### Problem details
Write the material out again, line by line, exactly as it is.

### Source material
========

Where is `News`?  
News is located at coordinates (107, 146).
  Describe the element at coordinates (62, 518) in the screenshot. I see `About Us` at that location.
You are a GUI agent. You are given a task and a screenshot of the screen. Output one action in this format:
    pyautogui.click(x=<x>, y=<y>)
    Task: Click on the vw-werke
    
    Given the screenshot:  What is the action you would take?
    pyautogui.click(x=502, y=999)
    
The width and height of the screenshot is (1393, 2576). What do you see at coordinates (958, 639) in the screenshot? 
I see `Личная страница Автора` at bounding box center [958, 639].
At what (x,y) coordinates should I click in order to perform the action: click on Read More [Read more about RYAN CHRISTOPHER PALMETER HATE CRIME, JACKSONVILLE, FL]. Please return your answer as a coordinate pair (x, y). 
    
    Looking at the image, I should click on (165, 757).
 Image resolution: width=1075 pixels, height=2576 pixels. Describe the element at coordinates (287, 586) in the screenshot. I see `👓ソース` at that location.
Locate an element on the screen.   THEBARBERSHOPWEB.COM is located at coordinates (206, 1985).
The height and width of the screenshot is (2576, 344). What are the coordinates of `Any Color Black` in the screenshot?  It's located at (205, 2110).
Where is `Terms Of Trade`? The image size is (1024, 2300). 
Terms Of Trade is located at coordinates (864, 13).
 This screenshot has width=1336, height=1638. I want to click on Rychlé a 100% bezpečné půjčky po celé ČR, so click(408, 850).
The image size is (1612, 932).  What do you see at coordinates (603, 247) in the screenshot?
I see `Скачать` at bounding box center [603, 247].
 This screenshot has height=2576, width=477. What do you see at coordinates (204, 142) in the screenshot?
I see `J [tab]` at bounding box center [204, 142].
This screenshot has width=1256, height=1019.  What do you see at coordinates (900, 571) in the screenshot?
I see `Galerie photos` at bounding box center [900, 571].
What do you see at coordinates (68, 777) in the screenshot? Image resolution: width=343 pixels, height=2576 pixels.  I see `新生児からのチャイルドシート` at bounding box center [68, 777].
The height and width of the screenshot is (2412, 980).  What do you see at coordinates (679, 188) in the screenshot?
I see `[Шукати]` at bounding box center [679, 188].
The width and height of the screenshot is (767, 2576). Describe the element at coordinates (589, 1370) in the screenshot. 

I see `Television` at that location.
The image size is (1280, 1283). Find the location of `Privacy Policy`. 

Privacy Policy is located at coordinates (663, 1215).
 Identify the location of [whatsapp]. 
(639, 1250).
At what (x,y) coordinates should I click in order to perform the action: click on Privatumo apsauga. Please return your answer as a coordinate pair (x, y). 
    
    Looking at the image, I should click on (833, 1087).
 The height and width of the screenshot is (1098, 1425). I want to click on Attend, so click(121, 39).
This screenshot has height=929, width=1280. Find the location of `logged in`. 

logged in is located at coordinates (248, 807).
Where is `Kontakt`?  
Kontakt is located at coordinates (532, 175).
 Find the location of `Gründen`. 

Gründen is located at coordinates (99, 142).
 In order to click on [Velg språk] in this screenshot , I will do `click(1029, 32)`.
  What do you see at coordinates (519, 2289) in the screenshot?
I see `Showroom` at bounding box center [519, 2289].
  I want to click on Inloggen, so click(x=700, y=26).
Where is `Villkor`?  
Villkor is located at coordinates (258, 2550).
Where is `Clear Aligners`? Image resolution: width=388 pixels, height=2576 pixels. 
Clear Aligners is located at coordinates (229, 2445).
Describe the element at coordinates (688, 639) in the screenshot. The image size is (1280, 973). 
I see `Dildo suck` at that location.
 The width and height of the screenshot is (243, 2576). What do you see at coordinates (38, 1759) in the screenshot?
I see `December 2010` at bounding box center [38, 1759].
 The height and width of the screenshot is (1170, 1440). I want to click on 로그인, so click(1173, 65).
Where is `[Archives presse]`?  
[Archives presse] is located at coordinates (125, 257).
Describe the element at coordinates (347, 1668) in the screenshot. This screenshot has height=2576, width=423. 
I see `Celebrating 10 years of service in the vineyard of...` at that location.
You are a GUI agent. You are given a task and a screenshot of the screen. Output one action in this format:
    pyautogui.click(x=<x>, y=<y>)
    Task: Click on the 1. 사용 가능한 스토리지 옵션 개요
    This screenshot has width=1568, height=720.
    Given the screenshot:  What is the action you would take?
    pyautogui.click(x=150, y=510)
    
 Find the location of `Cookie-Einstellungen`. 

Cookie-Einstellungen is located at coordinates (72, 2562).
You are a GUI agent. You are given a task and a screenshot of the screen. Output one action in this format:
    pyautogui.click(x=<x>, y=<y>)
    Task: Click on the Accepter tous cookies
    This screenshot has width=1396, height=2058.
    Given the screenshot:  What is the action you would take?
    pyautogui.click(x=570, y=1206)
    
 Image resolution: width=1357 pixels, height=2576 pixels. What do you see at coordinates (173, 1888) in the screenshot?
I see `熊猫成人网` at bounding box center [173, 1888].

========

### Written answer
Where is `News`?  
News is located at coordinates (107, 146).
  Describe the element at coordinates (62, 518) in the screenshot. I see `About Us` at that location.
You are a GUI agent. You are given a task and a screenshot of the screen. Output one action in this format:
    pyautogui.click(x=<x>, y=<y>)
    Task: Click on the vw-werke
    
    Given the screenshot:  What is the action you would take?
    pyautogui.click(x=502, y=999)
    
The width and height of the screenshot is (1393, 2576). What do you see at coordinates (958, 639) in the screenshot? 
I see `Личная страница Автора` at bounding box center [958, 639].
At what (x,y) coordinates should I click in order to perform the action: click on Read More [Read more about RYAN CHRISTOPHER PALMETER HATE CRIME, JACKSONVILLE, FL]. Please return your answer as a coordinate pair (x, y). 
    
    Looking at the image, I should click on (165, 757).
 Image resolution: width=1075 pixels, height=2576 pixels. Describe the element at coordinates (287, 586) in the screenshot. I see `👓ソース` at that location.
Locate an element on the screen.   THEBARBERSHOPWEB.COM is located at coordinates (206, 1985).
The height and width of the screenshot is (2576, 344). What are the coordinates of `Any Color Black` in the screenshot?  It's located at (205, 2110).
Where is `Terms Of Trade`? The image size is (1024, 2300). 
Terms Of Trade is located at coordinates (864, 13).
 This screenshot has width=1336, height=1638. I want to click on Rychlé a 100% bezpečné půjčky po celé ČR, so click(408, 850).
The image size is (1612, 932).  What do you see at coordinates (603, 247) in the screenshot?
I see `Скачать` at bounding box center [603, 247].
 This screenshot has height=2576, width=477. What do you see at coordinates (204, 142) in the screenshot?
I see `J [tab]` at bounding box center [204, 142].
This screenshot has width=1256, height=1019.  What do you see at coordinates (900, 571) in the screenshot?
I see `Galerie photos` at bounding box center [900, 571].
What do you see at coordinates (68, 777) in the screenshot? Image resolution: width=343 pixels, height=2576 pixels.  I see `新生児からのチャイルドシート` at bounding box center [68, 777].
The height and width of the screenshot is (2412, 980).  What do you see at coordinates (679, 188) in the screenshot?
I see `[Шукати]` at bounding box center [679, 188].
The width and height of the screenshot is (767, 2576). Describe the element at coordinates (589, 1370) in the screenshot. 

I see `Television` at that location.
The image size is (1280, 1283). Find the location of `Privacy Policy`. 

Privacy Policy is located at coordinates (663, 1215).
 Identify the location of [whatsapp]. 
(639, 1250).
At what (x,y) coordinates should I click in order to perform the action: click on Privatumo apsauga. Please return your answer as a coordinate pair (x, y). 
    
    Looking at the image, I should click on (833, 1087).
 The height and width of the screenshot is (1098, 1425). I want to click on Attend, so click(121, 39).
This screenshot has height=929, width=1280. Find the location of `logged in`. 

logged in is located at coordinates (248, 807).
Where is `Kontakt`?  
Kontakt is located at coordinates (532, 175).
 Find the location of `Gründen`. 

Gründen is located at coordinates (99, 142).
 In order to click on [Velg språk] in this screenshot , I will do `click(1029, 32)`.
  What do you see at coordinates (519, 2289) in the screenshot?
I see `Showroom` at bounding box center [519, 2289].
  I want to click on Inloggen, so click(x=700, y=26).
Where is `Villkor`?  
Villkor is located at coordinates (258, 2550).
Where is `Clear Aligners`? Image resolution: width=388 pixels, height=2576 pixels. 
Clear Aligners is located at coordinates (229, 2445).
Describe the element at coordinates (688, 639) in the screenshot. The image size is (1280, 973). 
I see `Dildo suck` at that location.
 The width and height of the screenshot is (243, 2576). What do you see at coordinates (38, 1759) in the screenshot?
I see `December 2010` at bounding box center [38, 1759].
 The height and width of the screenshot is (1170, 1440). I want to click on 로그인, so click(1173, 65).
Where is `[Archives presse]`?  
[Archives presse] is located at coordinates (125, 257).
Describe the element at coordinates (347, 1668) in the screenshot. This screenshot has height=2576, width=423. 
I see `Celebrating 10 years of service in the vineyard of...` at that location.
You are a GUI agent. You are given a task and a screenshot of the screen. Output one action in this format:
    pyautogui.click(x=<x>, y=<y>)
    Task: Click on the 1. 사용 가능한 스토리지 옵션 개요
    This screenshot has width=1568, height=720.
    Given the screenshot:  What is the action you would take?
    pyautogui.click(x=150, y=510)
    
 Find the location of `Cookie-Einstellungen`. 

Cookie-Einstellungen is located at coordinates (72, 2562).
You are a GUI agent. You are given a task and a screenshot of the screen. Output one action in this format:
    pyautogui.click(x=<x>, y=<y>)
    Task: Click on the Accepter tous cookies
    This screenshot has width=1396, height=2058.
    Given the screenshot:  What is the action you would take?
    pyautogui.click(x=570, y=1206)
    
 Image resolution: width=1357 pixels, height=2576 pixels. What do you see at coordinates (173, 1888) in the screenshot?
I see `熊猫成人网` at bounding box center [173, 1888].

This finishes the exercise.